Is any reading good reading? Or is it dumbing down the student?

Is any reading good reading?

BOOKWORM: Teachers are using different reading materials to encourage young people to read.

BOOKWORM: Teachers are using different reading materials to encourage young people to read.

Here’s some news that will ease the minds of parents of even the most reluctant readers.

If your child refuses to pick up a book, don’t despair. Teachers and parents are increasingly using comic books, magazines, TV, websites and even video games and text messages to nurture a love of words in children.

The message is simple: any reading is good reading, said Kathy Ferrari, a primary school teacher and North Sydney branch president of the Australian Literacy Educators’ Association.

“I very much believe that a wide range of material is best and anything that gets kids reading is fantastic,” she said.

Comic books and their sophisticated cousin, graphic novels, are now regularly being deployed in classrooms. No longer seen as shallow, they are valued as a way to engage children and teach another form of visual literacy. They are also an introduction to the classics, with many great works of literature, including those by Shakespeare, now published as comics.

“It’s wonderful to do one in a classroom, to do the comparisons of the way different texts are published,” Ferrari said.

She also embraces magazines as a great tool, with their variety of topics and mix of fiction and non-fiction, images and words. “I would never recommend a sole diet of that but if that’s all they are reading, it’s better than nothing.”

Karen Brooks, an author and associate professor of media studies at Southern Cross University, said the rapid spread of technology should not be seen as the enemy of literacy.

“It [technology] is a gift,” she said. “Never before have we had so much at our fingertips to both educate and challenge our difficult readers but also our more sophisticated readers.”

The problem is those reluctant readers.

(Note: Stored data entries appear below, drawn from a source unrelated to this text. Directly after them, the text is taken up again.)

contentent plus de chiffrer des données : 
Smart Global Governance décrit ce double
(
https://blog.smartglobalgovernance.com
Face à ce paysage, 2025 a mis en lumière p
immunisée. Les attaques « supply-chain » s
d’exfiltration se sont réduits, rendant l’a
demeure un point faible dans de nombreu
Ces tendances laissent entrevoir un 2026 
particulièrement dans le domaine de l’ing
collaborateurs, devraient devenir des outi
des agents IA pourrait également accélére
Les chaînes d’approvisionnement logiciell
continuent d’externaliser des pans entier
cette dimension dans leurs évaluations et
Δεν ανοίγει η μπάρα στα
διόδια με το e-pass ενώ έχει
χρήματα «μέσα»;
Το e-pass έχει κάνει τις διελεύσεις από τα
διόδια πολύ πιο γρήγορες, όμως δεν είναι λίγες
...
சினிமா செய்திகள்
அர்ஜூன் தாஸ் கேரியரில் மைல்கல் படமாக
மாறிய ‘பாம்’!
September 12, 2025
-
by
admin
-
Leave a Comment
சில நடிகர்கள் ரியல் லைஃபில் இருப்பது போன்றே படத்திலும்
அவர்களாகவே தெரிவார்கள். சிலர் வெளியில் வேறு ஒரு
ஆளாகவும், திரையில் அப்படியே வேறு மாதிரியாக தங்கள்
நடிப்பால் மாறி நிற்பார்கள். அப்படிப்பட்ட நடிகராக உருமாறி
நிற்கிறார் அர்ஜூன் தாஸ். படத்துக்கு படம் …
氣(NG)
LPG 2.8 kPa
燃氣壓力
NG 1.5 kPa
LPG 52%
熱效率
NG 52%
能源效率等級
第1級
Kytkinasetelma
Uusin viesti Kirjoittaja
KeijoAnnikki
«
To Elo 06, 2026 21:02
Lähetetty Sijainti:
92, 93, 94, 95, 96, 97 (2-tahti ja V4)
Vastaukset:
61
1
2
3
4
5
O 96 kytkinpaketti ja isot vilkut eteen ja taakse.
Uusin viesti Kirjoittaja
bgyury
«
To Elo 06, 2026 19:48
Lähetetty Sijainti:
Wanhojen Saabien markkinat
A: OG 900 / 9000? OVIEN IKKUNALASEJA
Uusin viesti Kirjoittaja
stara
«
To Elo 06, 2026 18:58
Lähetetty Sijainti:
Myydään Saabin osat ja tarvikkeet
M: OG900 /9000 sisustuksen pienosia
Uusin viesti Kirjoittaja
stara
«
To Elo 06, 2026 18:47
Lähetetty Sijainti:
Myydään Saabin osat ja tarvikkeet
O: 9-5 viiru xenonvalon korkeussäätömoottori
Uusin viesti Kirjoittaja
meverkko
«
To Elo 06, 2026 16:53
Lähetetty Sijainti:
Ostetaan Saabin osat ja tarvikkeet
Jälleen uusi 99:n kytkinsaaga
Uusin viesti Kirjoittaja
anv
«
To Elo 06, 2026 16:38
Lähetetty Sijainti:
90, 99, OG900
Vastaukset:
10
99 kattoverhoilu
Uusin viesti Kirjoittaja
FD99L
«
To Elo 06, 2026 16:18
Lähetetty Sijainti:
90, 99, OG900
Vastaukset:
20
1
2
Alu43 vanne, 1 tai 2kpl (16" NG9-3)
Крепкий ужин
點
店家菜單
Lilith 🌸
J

Just as there will always be children who devour Austen and Tolkien from an early age, there will always be a group who struggle with books, and they are predominantly young boys.

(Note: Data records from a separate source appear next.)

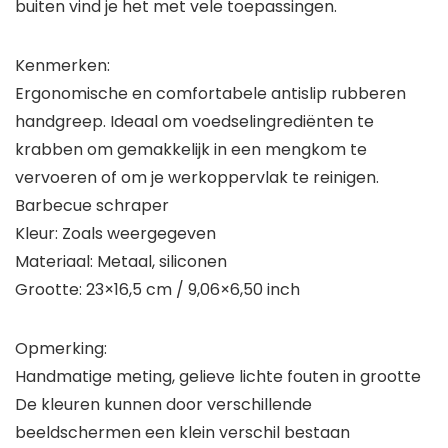
buiten vind je het met vele toepassingen.
Kenmerken:
Ergonomische en comfortabele antislip rubberen
handgreep. Ideaal om voedselingrediënten te
krabben om gemakkelijk in een mengkom te
vervoeren of om je werkoppervlak te reinigen.
Barbecue schraper
Kleur: Zoals weergegeven
Materiaal: Metaal, siliconen
Grootte: 23×16,5 cm / 9,06×6,50 inch
Opmerking:
Handmatige meting, gelieve lichte fouten in grootte
De kleuren kunnen door verschillende
beeldschermen een klein verschil bestaan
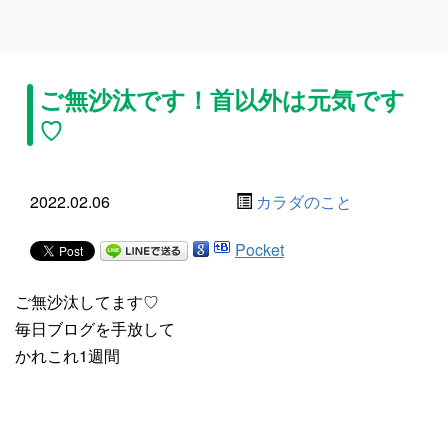
ご無沙汰です！首以外は元気です
♡
2022.02.06
カラダのこと
Pocket
ご無沙汰してます♡
毎日ブログを手放して
かれこれ1週間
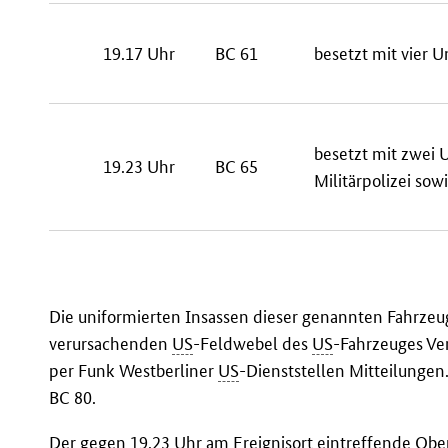
19.17 Uhr
BC 61
besetzt mit vier 
besetzt mit zwei 
19.23 Uhr
BC 65
Militärpolizei so
Die uniformierten Insassen dieser genannten Fahrzeu
verursachenden
US
-Feldwebel des
US
-Fahrzeuges Ve
per Funk Westberliner
US
-Dienststellen Mitteilungen.
BC 80.
Der gegen 19.23 Uhr am Ereignisort eintreffende Ober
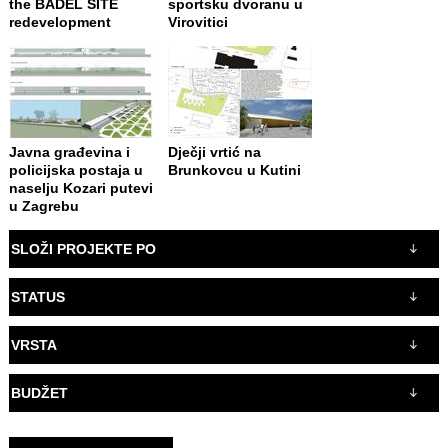
the BADEL SITE
sportsku dvoranu u
redevelopment
Virovitici
Javna građevina i
Dječji vrtić na
policijska postaja u
Brunkovcu u Kutini
naselju Kozari putevi
u Zagrebu
SLOŽI PROJEKTE PO
STATUS
VRSTA
BUDŽET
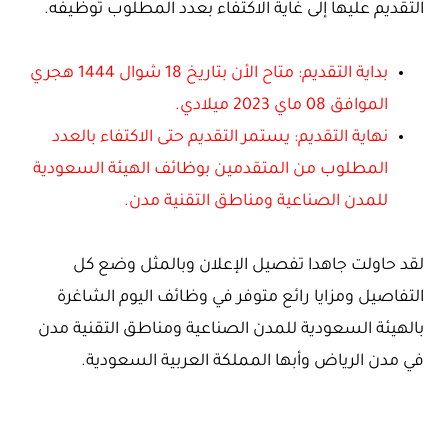
التقديم عليها إلى غاية الاكتفاء بعدد المطلوب توظيفه.
بداية التقديم: متاح الأن بتاريخ 18 شوال 1444 هجري
الموافق 08 ماي 2023 ميلادي.
نهاية التقديم: يستمر التقديم حتى الاكتفاء بالعدد
المطلوب من المتقدمين بوظائف الهيئة السعودية
للمدن الصناعية ومناطق التقنية مدن.
لقد حاولت جاهدا تفصيل الإعلان وبالمثل وضع كل
التفاصيل ومزايا رائع متوفر في وظائف اليوم الشاغرة
بالهيئة السعودية للمدن الصناعية ومناطق التقنية مدن
في مدن الرياض وأبها المملكة العربية السعودية.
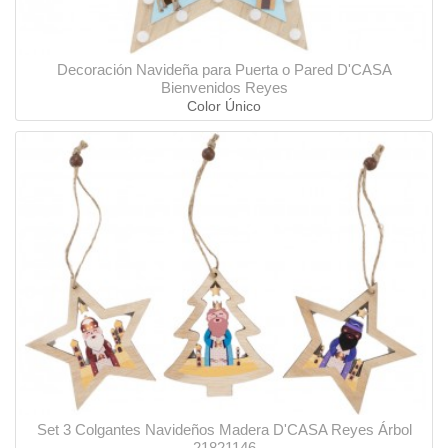
Decoración Navideña para Puerta o Pared D'CASA
Bienvenidos Reyes
Color Único
Set 3 Colgantes Navideños Madera D'CASA Reyes Árbol
21821146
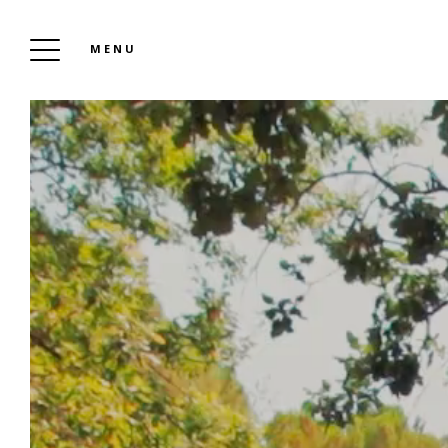
MENU
CAMPING LEI SUVES
Reserveren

Literacy testing reveals the divide. A University of Canberra report, Boys, Blokes and Books, cites 2009 NAPLAN results: 89.6 per cent of year 5 boys performed at or above the national minimum standard compared with 93.9 per cent of girls at the same age. In year 7, the gap between girls and boys was 6.4 per cent.

One issue is the relevance of classroom texts for boys who prefer biographies to fiction, fantasy to poetry.

For their paper What Do Australian Boys Think About Reading?, University of Sydney researchers Maxine Broughton and Jacqueline Manuel interviewed 30 boys from a NSW high school. They found teachers failed to engage the students by not basing reading on the boys’ preferred topics and genres.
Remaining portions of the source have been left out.